February 01, 2000

If I Should Die Before I Wake

A woman accompanies her husband to the emergency room after calling 911. It is 11:30 p.m. when they arrive - over two hours have passed since she began noticing the frightening signs of a stroke in progress. She had found her husband unable to speak clearly, his face sagging slightly on the right side, and his right arm weakened. She will have to make decisions rapidly now. Has too much time passed or is he still a candidate for administration of TPA? And if he is, will this have the desired effect of dissipating the clot and allowing for return of functioning or will it lead to further bleeding? If the effects of the stroke are severe, how much medical intervention does she want? Should the patient be a "do not resuscitate" patient? Does she know what her husband would want under these circumstances?

In most United States communities less than 20% of us have completed advance directives, documents instructing loved ones and health professionals about what medical care one wishes to receive if one is no longer able to communicate or make decisions for oneself. Perhaps a slightly larger number have discussed their treatment wishes, but research by Georgia Health Decisions and American Health Decisions indicates that Georgians and individuals nationwide resist having these difficult conversations. Many participants report that they assume their loved ones will simply know what to do. They are reluctant to talk in detail or put anything in writing that might lock them into a specific decision. Some report being concerned that talking about it will make it all too real, indeed might anticipate or cause something negative to occur.

Allowing oneself to think on these things, though uncomfortable, may be the most responsible, caring act we can make for closing out the living of our lives. Communicating clearly with loved ones about the wishes and the values that support your choices often provides immeasurable support to those whom we do not wish to be burdened by these weighty decisions. Though support for this process of advance planning is most typically rooted in the ethical concept of respect for individual autonomy or self-governance, another core, compelling concept is that of respect for interdependence.

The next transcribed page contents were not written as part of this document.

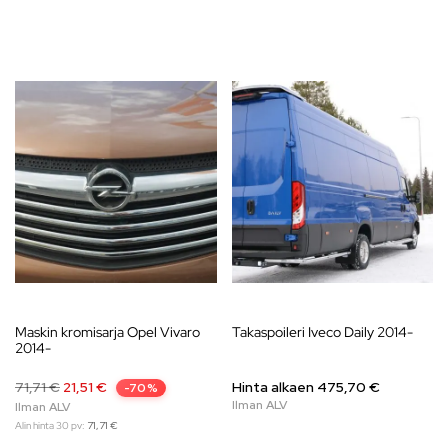
Maskin kromisarja Opel Vivaro
Takaspoileri Iveco Daily 2014-
2014-
71,71
€
21,51
€
Hinta alkaen 475,70 €
-70%
Alin hinta 30 pv:
71,71
€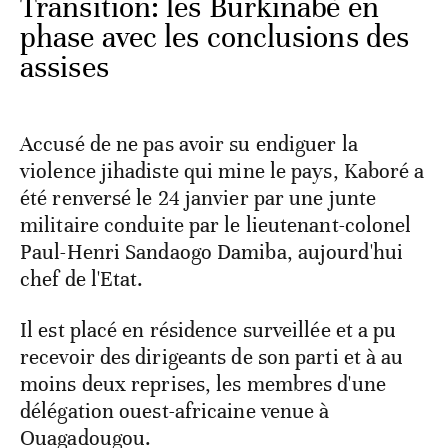
Transition: les Burkinabè en
phase avec les conclusions des
assises
Accusé de ne pas avoir su endiguer la
violence jihadiste qui mine le pays, Kaboré a
été renversé le 24 janvier par une junte
militaire conduite par le lieutenant-colonel
Paul-Henri Sandaogo Damiba, aujourd'hui
chef de l'Etat.
Il est placé en résidence surveillée et a pu
recevoir des dirigeants de son parti et à au
moins deux reprises, les membres d'une
délégation ouest-africaine venue à
Ouagadougou.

Why interdependence? We are dying older, more often than not in institutional settings and typically after a protracted treatment process. Even for individuals who retain their ability to consider and communicate their preferences, care decisions are not solitary ethics exercises. Rather, care decisions are made in the whirl of the interchange of information, blankets of emotion, existential ruminations, values discernment, and relationships, old and new. Even the heartiest independent souls, once in this unfamiliar territory, find themselves in a tangled web, and if they are honest, may be glad that they are. Who would wish to wade through diagnostic, prognostic, and therapeutic information alone? Few really wish all their tears to be in isolated silence.

Being in relationship around a difficult decision presupposes a deep desire that those on whom you "inter-depend" are worthy of your trust and are good, caring counselors. Communication becomes an exquisite resource. Many physicians and nurses have much to learn about listening and creating an atmosphere in which patients and families feel free to talk about this most intimate area of illness, bodily insult, and death.

Ideally these conversations can be constructed long before an illness or accident necessitates the discussion. Beginning them at the point of arrival to the emergency room is far from ideal. Those who review their wishes with their physician on an annual basis and intentionally set aside time with family and loved ones to talk about their hopes and fears will have a much different basis for the tough questions. Well thought through and executed advance directive documents will only be of real use if they are founded on such conversations. In our initial analysis of surveys on current end-of-life practices in Georgia, heath care professionals report that in the face of family disagreement, patient wishes are often not followed. Preliminary conversations can avoid many of these destructive standoffs.

What guidelines or values do you hope would guide decision makers in your care? Though it is hard to look ahead to particular circumstances or to know with assurance what you might wish at that time, could you begin discussing some of your concerns with loved ones? Don't look for this to be a brief conversation. It may need to occur over time. And each potential member of the decision web should ideally be included. You may wish to record some of your reflections for future decision makers and consider attaching them as a codicil or attachment if you complete an advance directive. The fear and heartache of critical care and end-of-life decisions may be eased somewhat by embracing that dialogue now.

*There are two advance directives in Georgia, the Living Will and the Durable Power of Attorney for Health Care. You can obtain copies of these documents, which you can complete on your own, through most local hospitals. One internet site for obtaining state-specific directives is Choice in Dying at www.choices.org.

[ Posted by Kathy Kinlaw at February 1, 2000 02:11 PM | More Health Science Ethics articles ]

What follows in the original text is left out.